_REQUIRED ACTION_
Set the records down again, exactly, without their images.
==============================
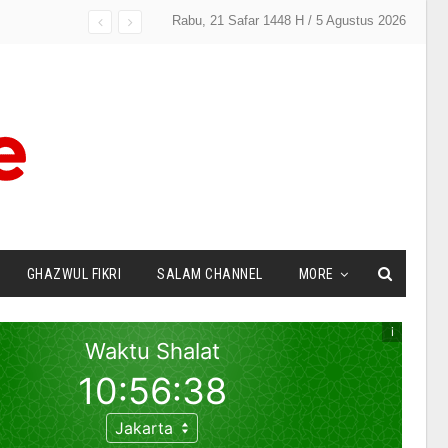
Rabu, 21 Safar 1448 H / 5 Agustus 2026
GHAZWUL FIKRI
SALAM CHANNEL
MORE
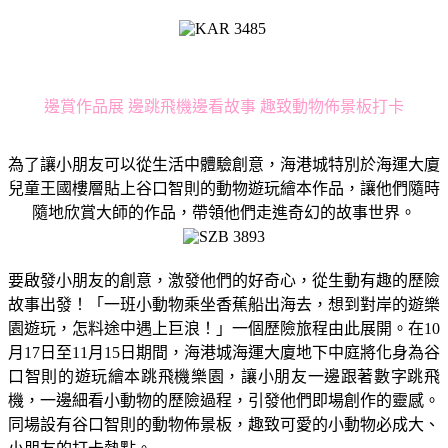
邊賞作品展 邊跳飛機邊看故事 趣致動物佈景板打卡
為了讓小朋友可以從生活中體驗創意，海港城特別於海運大廈
兒童王國樓層貼上谷口智則的動物遊玩繪本作品，讓他們隨時
隨地欣賞大師的作品，帶領他們走進奇幻的故事世界。
要啟發小朋友的創意，激發他們的好奇心，從生動有趣的歷險
故事出發！「一班小動物乘坐香蕉船出海去，想到對岸的遊樂
園遊玩，怎料途中遇上巨浪！」一個歷險旅程由此展開。在10
月17日至11月15日期間，海港城海運大廈地下中庭將化身為谷
口智則的遊玩繪本跳飛機樂園，讓小朋友一邊跟著數字跳飛
機，一邊細看小動物的歷險過程，引發他們即場創作的靈感。
同場設有谷口智則的動物佈景板，趣致可愛的小動物必成大、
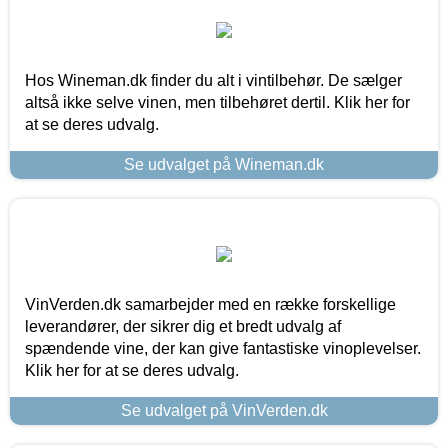
Hos Wineman.dk finder du alt i vintilbehør. De sælger
altså ikke selve vinen, men tilbehøret dertil. Klik her for
at se deres udvalg.
Se udvalget på Wineman.dk
VinVerden.dk samarbejder med en række forskellige
leverandører, der sikrer dig et bredt udvalg af
spændende vine, der kan give fantastiske vinoplevelser.
Klik her for at se deres udvalg.
Se udvalget på VinVerden.dk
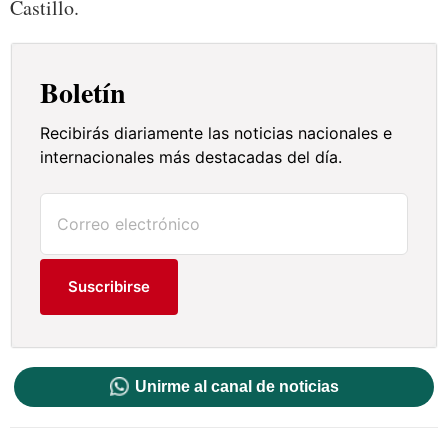
Castillo.
Boletín
Recibirás diariamente las noticias nacionales e
internacionales más destacadas del día.
Suscribirse
Unirme al canal de noticias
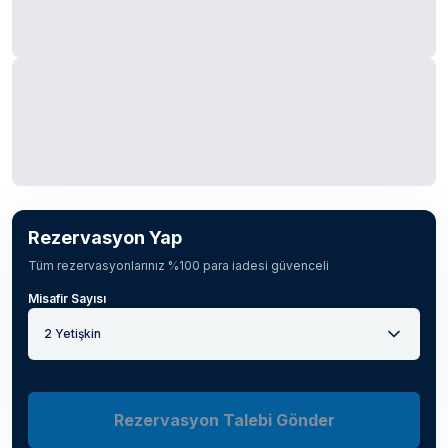
Rezervasyon Yap
Tüm rezervasyonlarınız %100 para iadesi güvenceli
Misafir Sayısı
2 Yetişkin
Rezervasyon Talebi Gönder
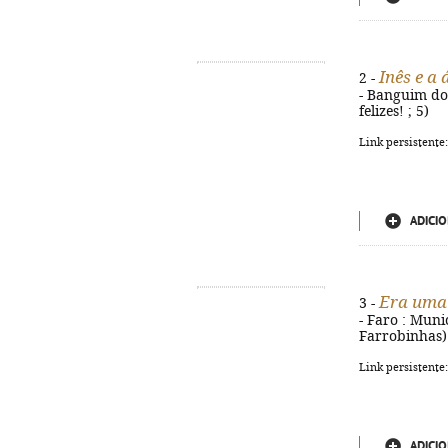
Inês e a
2 -
- Banguim do M
felizes! ; 5)
Link persistente
ADICIO
Era uma 
3 -
- Faro : Munic
Farrobinhas)
Link persistente
ADICIO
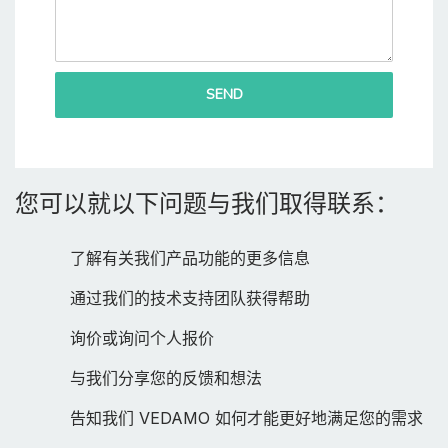
SEND
您可以就以下问题与我们取得联系：
了解有关我们产品功能的更多信息
通过我们的技术支持团队获得帮助
询价或询问个人报价
与我们分享您的反馈和想法
告知我们 VEDAMO 如何才能更好地满足您的需求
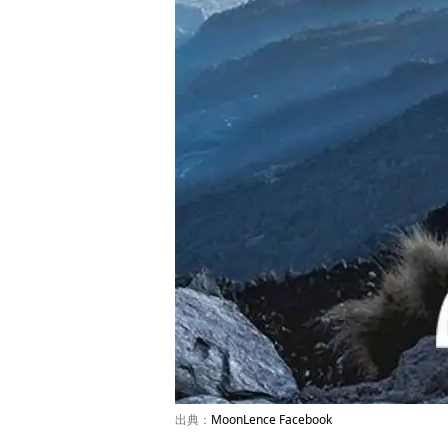
出典：
MoonLence Facebook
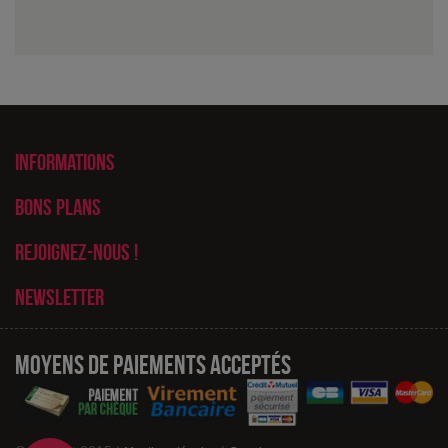
Informations
Bons plans
Rejoignez-nous !
Newsletter
Moyens de paiements acceptés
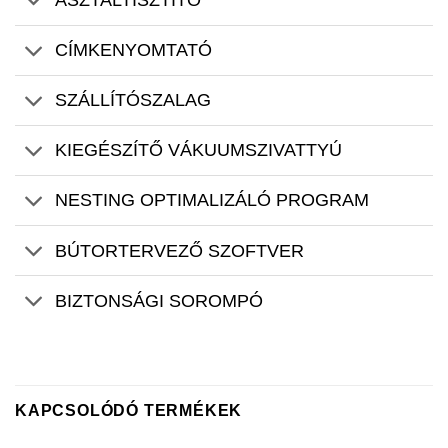
ASZTALTISZTÍTÓ
CÍMKENYOMTATÓ
SZÁLLÍTÓSZALAG
KIEGÉSZÍTŐ VÁKUUMSZIVATTYÚ
NESTING OPTIMALIZÁLÓ PROGRAM
BÚTORTERVEZŐ SZOFTVER
BIZTONSÁGI SOROMPÓ
KAPCSOLÓDÓ TERMÉKEK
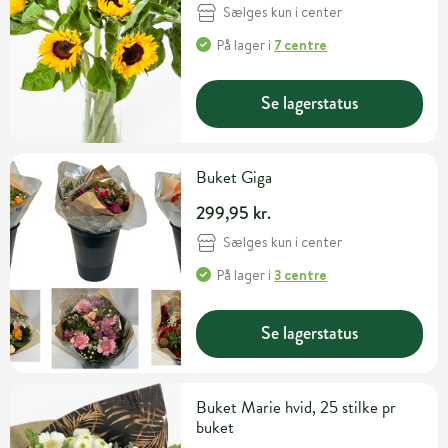
Sælges kun i center
På lager
i
7 centre
Se lagerstatus
Buket Giga
299,95 kr.
Sælges kun i center
På lager
i
3 centre
Se lagerstatus
Buket Marie hvid, 25 stilke pr
buket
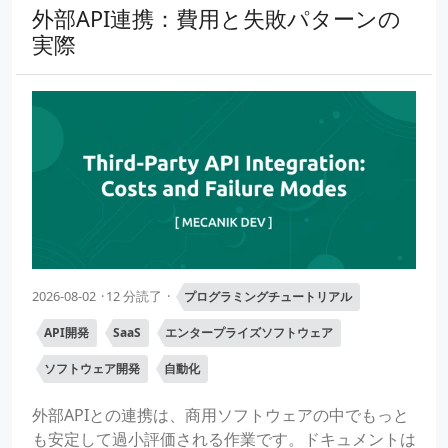
外部API連携：費用と失敗パターンの
実際
2026-08-02
12 分読了
プログラミングチュートリアル
API開発
SaaS
エンタープライズソフトウェア
ソフトウェア開発
自動化
外部APIとの連携は、商用ソフトウェアの中でもっと
も安定して過小評価される作業です。ドキュメントは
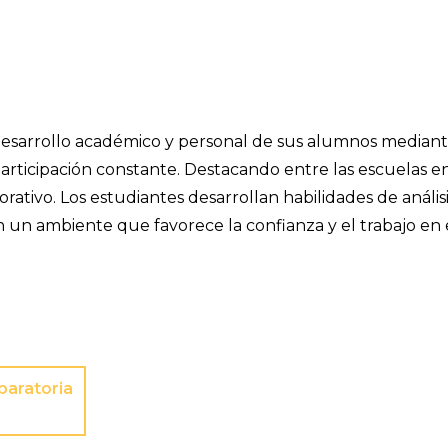
 desarrollo académico y personal de sus alumnos mediant
participación constante. Destacando entre las escuelas 
tivo. Los estudiantes desarrollan habilidades de análisi
 un ambiente que favorece la confianza y el trabajo en
paratoria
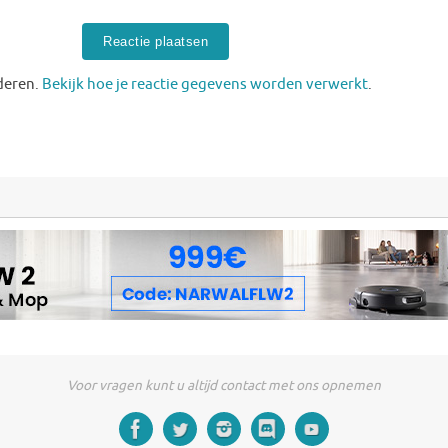
deren.
Bekijk hoe je reactie gegevens worden verwerkt
.
Voor vragen kunt u altijd contact met ons opnemen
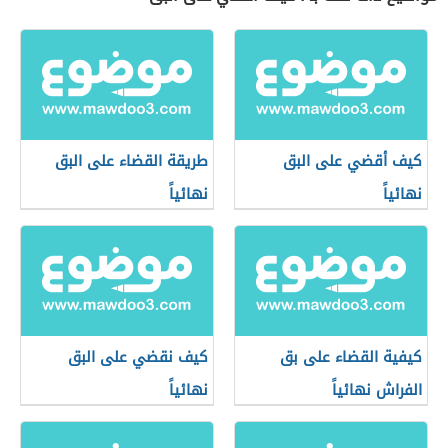
كيف أقضي على البق
طريقة القضاء على البق
نهائياً
نهائياً
كيفية القضاء على بق
كيف نقضي على البق
الفراش نهائياً
نهائياً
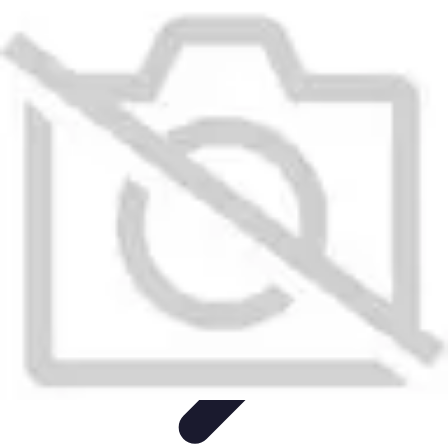
Plombier Disponible
Astuces et Conseils
Choisir un Plombier
Urgences de
plomberie
Conseils Pratiques
Conseils
Plombier Disponible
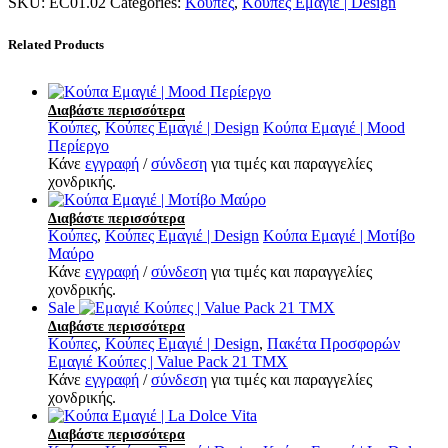
SKU:
EC01.02
Categories:
Κούπες
,
Κούπες Εμαγιέ | Design
Related Products
Διαβάστε περισσότερα
Κούπες
,
Κούπες Εμαγιέ | Design
Κούπα Εμαγιέ | Mood
Περίεργο
Κάνε
εγγραφή
/
σύνδεση
για τιμές και παραγγελίες
χονδρικής.
Διαβάστε περισσότερα
Κούπες
,
Κούπες Εμαγιέ | Design
Κούπα Εμαγιέ | Μοτίβο
Μαύρο
Κάνε
εγγραφή
/
σύνδεση
για τιμές και παραγγελίες
χονδρικής.
Sale
Διαβάστε περισσότερα
Κούπες
,
Κούπες Εμαγιέ | Design
,
Πακέτα Προσφορών
Εμαγιέ Κούπες | Value Pack 21 TMX
Κάνε
εγγραφή
/
σύνδεση
για τιμές και παραγγελίες
χονδρικής.
Διαβάστε περισσότερα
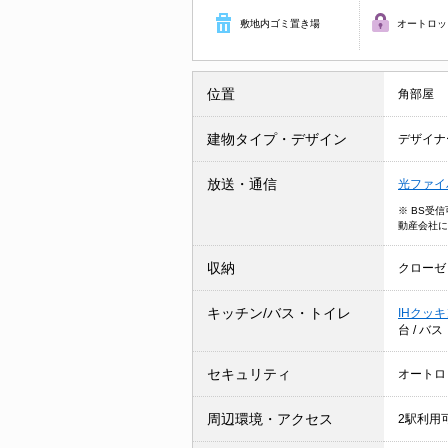
敷地内ゴミ置き場
オートロッ
位置
角部屋
建物タイプ・デザイン
デザイナ
放送・通信
光ファイ
※ BS受
動産会社に
収納
クローゼ
キッチン/バス・トイレ
IHクッ
台
/
バス
セキュリティ
オートロ
周辺環境・アクセス
2駅利用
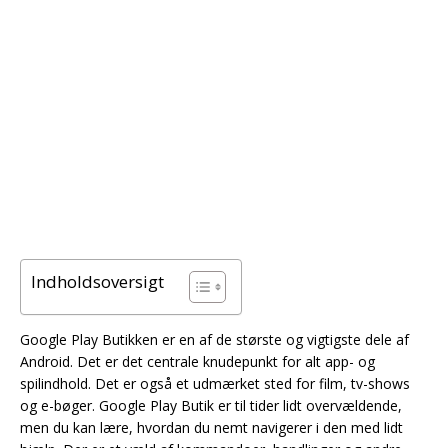
Indholdsoversigt
Google Play Butikken er en af de største og vigtigste dele af
Android. Det er det centrale knudepunkt for alt app- og
spilindhold. Det er også et udmærket sted for film, tv-shows
og e-bøger. Google Play Butik er til tider lidt overvældende,
men du kan lære, hvordan du nemt navigerer i den med lidt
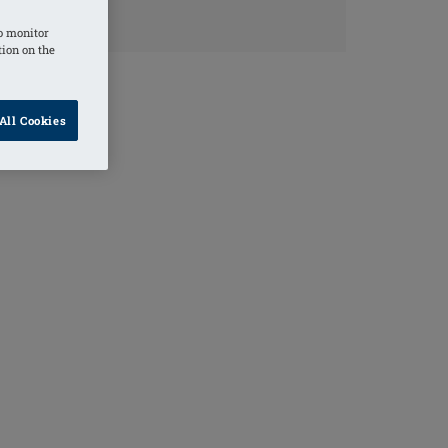
o monitor
tion on the
All Cookies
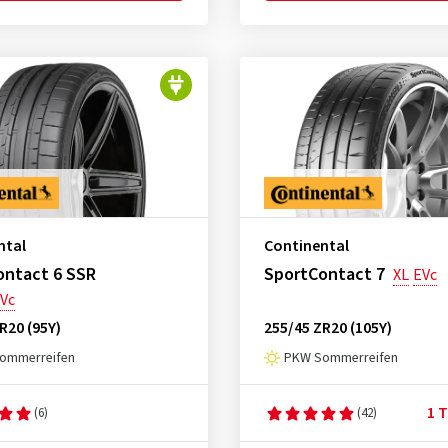
ntal
Continental
ontact 6 SSR
SportContact 7
XL
EVc
Vc
R20 (95Y)
255/45 ZR20 (105Y)
ommerreifen
PKW Sommerreifen
1 T
(6)
(42)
==============================
_OUTPUT_
Rabu, 21 Safar 1448 H / 5 Agustus 2026
GHAZWUL FIKRI
SALAM CHANNEL
MORE
邊賞作品展 邊跳飛機邊看故事 趣致動物佈景板打卡
為了讓小朋友可以從生活中體驗創意，海港城特別於海運大廈
兒童王國樓層貼上谷口智則的動物遊玩繪本作品，讓他們隨時
隨地欣賞大師的作品，帶領他們走進奇幻的故事世界。
要啟發小朋友的創意，激發他們的好奇心，從生動有趣的歷險
故事出發！「一班小動物乘坐香蕉船出海去，想到對岸的遊樂
園遊玩，怎料途中遇上巨浪！」一個歷險旅程由此展開。在10
月17日至11月15日期間，海港城海運大廈地下中庭將化身為谷
口智則的遊玩繪本跳飛機樂園，讓小朋友一邊跟著數字跳飛
機，一邊細看小動物的歷險過程，引發他們即場創作的靈感。
同場設有谷口智則的動物佈景板，趣致可愛的小動物必成大、
Hos Wineman.dk finder du alt i vintilbehør. De sælger
altså ikke selve vinen, men tilbehøret dertil. Klik her for
at se deres udvalg.
Se udvalget på Wineman.dk
VinVerden.dk samarbejder med en række forskellige
leverandører, der sikrer dig et bredt udvalg af
spændende vine, der kan give fantastiske vinoplevelser.
Klik her for at se deres udvalg.
Se udvalget på VinVerden.dk
Castillo.
Boletín
Recibirás diariamente las noticias nacionales e
internacionales más destacadas del día.
Suscribirse
Unirme al canal de noticias
Rezervasyon Yap
Tüm rezervasyonlarınız %100 para iadesi güvenceli
Misafir Sayısı
2 Yetişkin
Rezervasyon Talebi Gönder
Inês e a
2 -
- Banguim do M
felizes! ; 5)
Link persistente
ADICIO
Era uma 
3 -
- Faro : Munic
Farrobinhas)
Link persistente
ADICIO
SEND
您可以就以下问题与我们取得联系：
了解有关我们产品功能的更多信息
通过我们的技术支持团队获得帮助
询价或询问个人报价
与我们分享您的反馈和想法
告知我们 VEDAMO 如何才能更好地满足您的需求
出典：
MoonLence Facebook
Informations
Bons plans
Rejoignez-nous !
Newsletter
Moyens de paiements acceptés
ASZTALTISZTÍTÓ
CÍMKENYOMTATÓ
SZÁLLÍTÓSZALAG
KIEGÉSZÍTŐ VÁKUUMSZIVATTYÚ
NESTING OPTIMALIZÁLÓ PROGRAM
BÚTORTERVEZŐ SZOFTVER
BIZTONSÁGI SOROMPÓ
KAPCSOLÓDÓ TERMÉKEK
Sælges kun i center
På lager
i
7 centre
Se lagerstatus
Buket Giga
299,95 kr.
Sælges kun i center
På lager
i
3 centre
Se lagerstatus
Buket Marie hvid, 25 stilke pr
buket
外部API連携：費用と失敗パターンの
実際
2026-08-02
12 分読了
プログラミングチュートリアル
API開発
SaaS
エンタープライズソフトウェア
ソフトウェア開発
自動化
外部APIとの連携は、商用ソフトウェアの中でもっと
も安定して過小評価される作業です。ドキュメントは
 desarrollo académico y personal de sus alumnos mediant
participación constante. Destacando entre las escuelas 
tivo. Los estudiantes desarrollan habilidades de análisi
 un ambiente que favorece la confianza y el trabajo en
paratoria
deren.
Bekijk hoe je reactie gegevens worden verwerkt
.
Voor vragen kunt u altijd contact met ons opnemen
كيف أقضي على البق
طريقة القضاء على البق
نهائياً
نهائياً
كيفية القضاء على بق
كيف نقضي على البق
الفراش نهائياً
نهائياً
Plombier Disponible
Astuces et Conseils
Choisir un Plombier
Urgences de
plomberie
Conseils Pratiques
Conseils
Plombier Disponible
SKU:
EC01.02
Categories:
Κούπες
,
Κούπες Εμαγιέ | Design
Related Products
Διαβάστε περισσότερα
Κούπες
,
Κούπες Εμαγιέ | Design
Κούπα Εμαγιέ | Mood
Περίεργο
Κάνε
εγγραφή
/
σύνδεση
για τιμές και παραγγελίες
χονδρικής.
Διαβάστε περισσότερα
Κούπες
,
Κούπες Εμαγιέ | Design
Κούπα Εμαγιέ | Μοτίβο
Μαύρο
Κάνε
εγγραφή
/
σύνδεση
για τιμές και παραγγελίες
χονδρικής.
Sale
Διαβάστε περισσότερα
Κούπες
,
Κούπες Εμαγιέ | Design
,
Πακέτα Προσφορών
Εμαγιέ Κούπες | Value Pack 21 TMX
Κάνε
εγγραφή
/
σύνδεση
για τιμές και παραγγελίες
χονδρικής.
Διαβάστε περισσότερα
敷地内ゴミ置き場
オートロッ
位置
角部屋
建物タイプ・デザイン
デザイナ
放送・通信
光ファイ
※ BS受
動産会社に
収納
クローゼ
キッチン/バス・トイレ
IHクッ
台
/
バス
セキュリティ
オートロ
周辺環境・アクセス
2駅利用
Indholdsoversigt
Google Play Butikken er en af de største og vigtigste dele af
Android. Det er det centrale knudepunkt for alt app- og
spilindhold. Det er også et udmærket sted for film, tv-shows
og e-bøger. Google Play Butik er til tider lidt overvældende,
men du kan lære, hvordan du nemt navigerer i den med lidt
o monitor
tion on the
All Cookies
ntal
Continental
ontact 6 SSR
SportContact 7
XL
EVc
Vc
R20 (95Y)
255/45 ZR20 (105Y)
ommerreifen
PKW Sommerreifen
1 T
(6)
(42)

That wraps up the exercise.